(SUPPLIED MATERIAL)

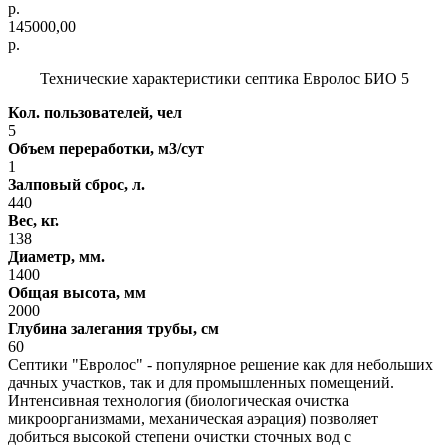
р.
145000,00
р.
Технические характеристики септика Евролос БИО 5
Кол. пользователей, чел
5
Объем переработки, м3/сут
1
Залповый сброс, л.
440
Вес, кг.
138
Диаметр, мм.
1400
Общая высота, мм
2000
Глубина залегания трубы, cм
60
Септики "Евролос" - популярное решение как для небольших
дачных участков, так и для промышленных помещений.
Интенсивная технология (биологическая очистка
микроорганизмами, механическая аэрация) позволяет
добиться высокой степени очистки сточных вод с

(End SUPPLIED MATERIAL)

◆ TO DO
Please write out the whole listing exactly, but not the pictures in it.

◆ EXERCISE ANSWER
р.
145000,00
р.
Технические характеристики септика Евролос БИО 5
Кол. пользователей, чел
5
Объем переработки, м3/сут
1
Залповый сброс, л.
440
Вес, кг.
138
Диаметр, мм.
1400
Общая высота, мм
2000
Глубина залегания трубы, cм
60
Септики "Евролос" - популярное решение как для небольших
дачных участков, так и для промышленных помещений.
Интенсивная технология (биологическая очистка
микроорганизмами, механическая аэрация) позволяет
добиться высокой степени очистки сточных вод с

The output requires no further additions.